The Point-Spread Function (PSF) reconstruction can be performed without any specialized tools.

To read the PSF info from a psField file for the r band, using IDL, read extension 3:

IDL> pstruct = mrdfits(psfield_file, 3)

(recall u,g,r,i,z == 0,1,2,3,4 so just add one to the index).

The resulting structure can then be used to reconstruct the image. The following IDL code, taken from the SDSSIDL routine "sdss_psfrec.pro", demonstrates the algorithm to reconstruct the PSF at location (row,col) in the field.

nrow_b=(pstruct.nrow_b)[0]
ncol_b=(pstruct.ncol_b)[0]
;assumes they are the same for each eigen so only use the 0 one
rnrow=(pstruct.rnrow)[0]
rncol=(pstruct.rncol)[0]
nb=nrow_b*ncol_b
coeffs=fltarr(nb)
ecoeff=fltarr(3)
cmat=pstruct.c
rcs=0.001
FOR i=0L, nb-1L DO coeffs[i]=(row*rcs)^(i mod nrow_b) * (col*rcs)^(i/nrow_b)
FOR j=0,2 DO BEGIN
    FOR i=0L, nb-1L DO BEGIN
        ecoeff[j]=ecoeff[j]+cmat(i/nrow_b,i mod nrow_b,j)*coeffs[i]
    ENDFOR
ENDFOR
psf = (pstruct.rrows)[*,0]*ecoeff[0]+$
      (pstruct.rrows)[*,1]*ecoeff[1]+$
      (pstruct.rrows)[*,2]*ecoeff[2]

The above code can be easily rewritten in other programming languages. For example, the following function allows to reconstruct the PSF in Python.

from astropy.io import fits
import numpy as np

def reconstructPSF(psFieldFilename, filter, row, col):

    filterIdx = 'ugriz'.index(filter) + 1
    psField = fits.open(psFieldFilename)
    pStruct = psField[filterIdx].data

    nrow_b = pStruct['nrow_b'][0]
    ncol_b = pStruct['ncol_b'][0]

    rnrow = pStruct['rnrow'][0]
    rncol = pStruct['rncol'][0]

    nb = nrow_b * ncol_b
    coeffs = np.zeros(nb.size, float)
    ecoeff = np.zeros(3, float)
    cmat = pStruct['c']

    rcs = 0.001
    for ii in range(0, nb.size):
        coeffs[ii] = (row * rcs)**(ii % nrow_b) * (col * rcs)**(ii / nrow_b)

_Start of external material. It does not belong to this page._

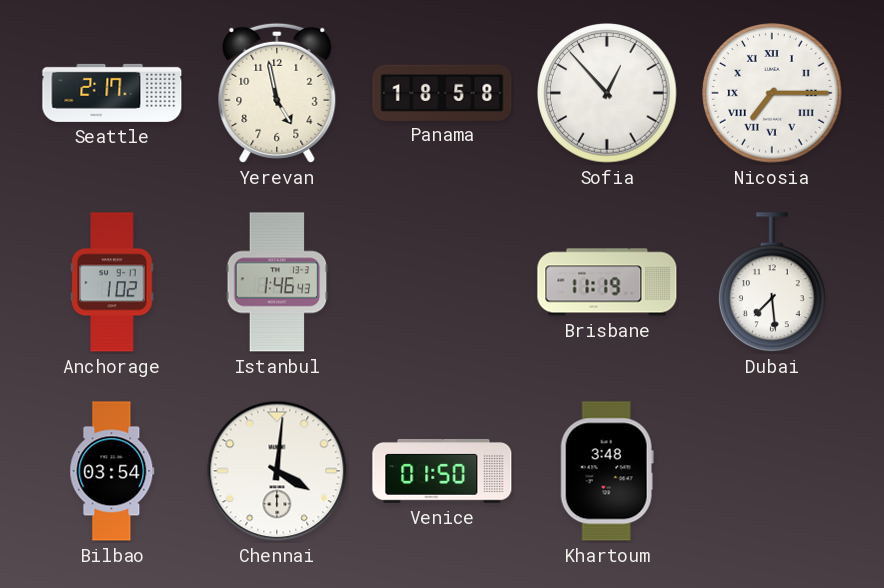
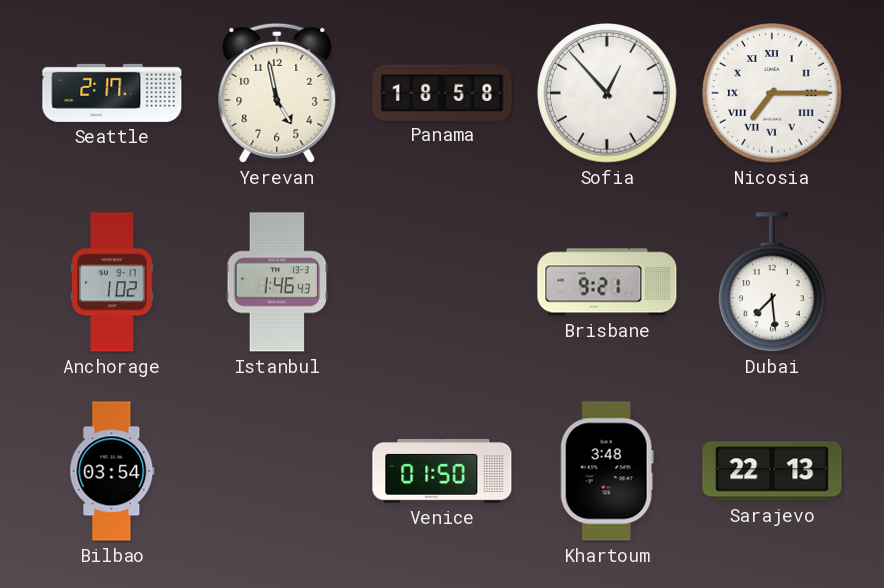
Brisbane: 11:19 -> 9:21
Chennai: 4:01 -> none
Sarajevo: none -> 22:13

    for jj in range(0, 3):
        for ii in range(0, nb.size):
            ecoeff[jj] = ecoeff[jj] + cmat[int(ii / nrow_b), ii % nrow_b, jj] * coeffs[ii]

    psf = pStruct['rrows'][0] * ecoeff[0] + \
        pStruct['rrows'][1] * ecoeff[1] + \
        pStruct['rrows'][2] * ecoeff[2]

    psf = np.reshape(psf, (rnrow, rncol))
    # psf = psf[10:40, 10:40]  # Trim non-zero regions.

    return psf

Stand Alone Code

We have also created a standalone code that serves to both read them and as a template library for inclusion in other codes. The code is available as: readAtlasImages-v5_4_11.tar.gz.

Compiling

  1. make clean
  2. make

If you are on a big-endian machine, remove -DSDSS_LITTLE_ENDIAN from CFLAGS in the Makefile.

Using

% read_PSF -h
Usage: read_PSF [options] input-file hdu output-file
Your options are:
       -?      This message
       -h      This message
       -i      Print an ID string and exit
       -v      Turn up verbosity (repeat flag for more chatter)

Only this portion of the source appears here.